DIRECTIONS =>
Starting at the line below that contains "October 2004" and ending at the line that contains "to allow pedestrians", retype each line exactly as it stands, but omit the pictures.

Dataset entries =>

..............................

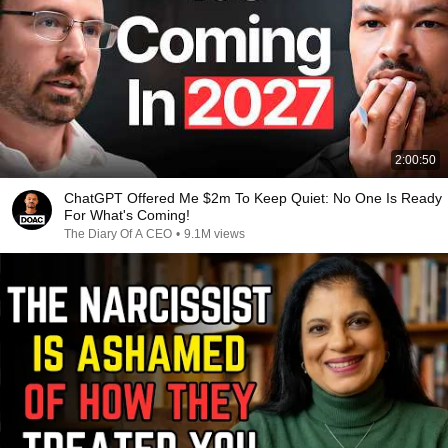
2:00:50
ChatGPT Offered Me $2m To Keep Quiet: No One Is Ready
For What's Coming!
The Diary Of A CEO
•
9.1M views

..............................

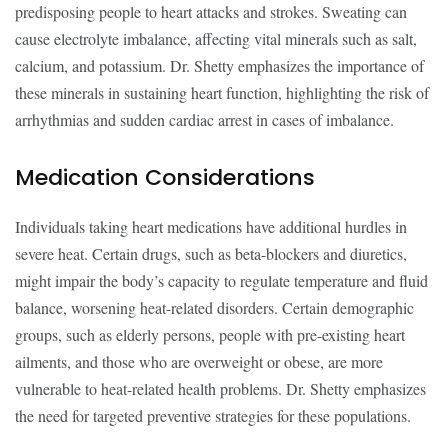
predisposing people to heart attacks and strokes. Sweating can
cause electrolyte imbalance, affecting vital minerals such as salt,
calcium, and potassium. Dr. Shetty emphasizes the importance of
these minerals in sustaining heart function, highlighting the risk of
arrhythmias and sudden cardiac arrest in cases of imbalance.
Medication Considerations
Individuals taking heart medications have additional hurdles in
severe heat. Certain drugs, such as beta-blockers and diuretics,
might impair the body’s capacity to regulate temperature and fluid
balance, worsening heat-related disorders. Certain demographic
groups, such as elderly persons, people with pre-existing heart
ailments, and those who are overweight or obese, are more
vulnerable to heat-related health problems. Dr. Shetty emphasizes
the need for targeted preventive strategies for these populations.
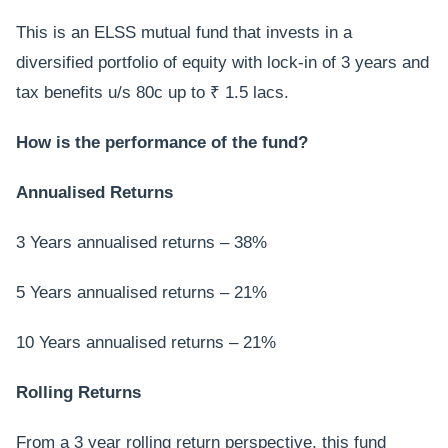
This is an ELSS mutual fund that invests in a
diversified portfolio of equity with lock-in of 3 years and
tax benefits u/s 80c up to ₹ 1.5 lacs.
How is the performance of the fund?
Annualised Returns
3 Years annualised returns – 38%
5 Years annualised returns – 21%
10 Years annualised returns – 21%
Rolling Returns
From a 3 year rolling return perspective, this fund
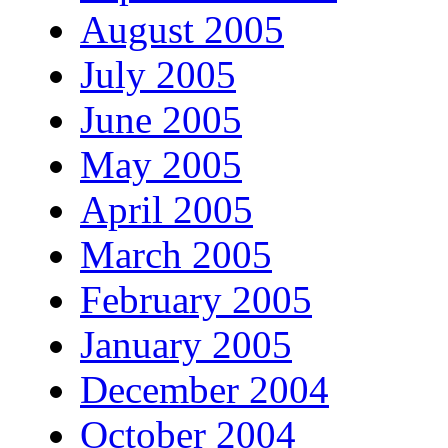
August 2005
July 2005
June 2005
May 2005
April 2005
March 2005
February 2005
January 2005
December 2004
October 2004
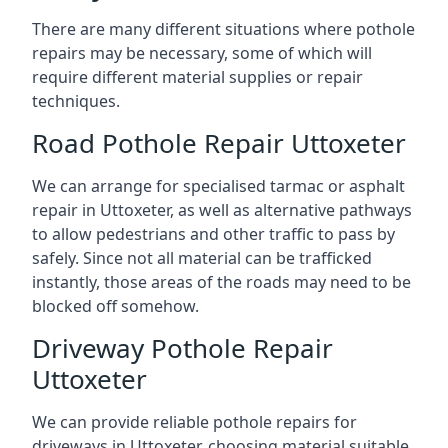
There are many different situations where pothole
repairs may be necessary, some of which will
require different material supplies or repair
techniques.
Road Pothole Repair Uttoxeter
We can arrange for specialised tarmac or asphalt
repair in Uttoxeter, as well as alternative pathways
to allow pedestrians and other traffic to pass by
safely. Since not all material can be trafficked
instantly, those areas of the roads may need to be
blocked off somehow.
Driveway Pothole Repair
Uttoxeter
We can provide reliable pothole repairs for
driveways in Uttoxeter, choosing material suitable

..............................

EXPECTED OUTPUT =>
October 2004
There are many different situations where pothole
repairs may be necessary, some of which will
require different material supplies or repair
techniques.
Road Pothole Repair Uttoxeter
We can arrange for specialised tarmac or asphalt
repair in Uttoxeter, as well as alternative pathways
to allow pedestrians and other traffic to pass by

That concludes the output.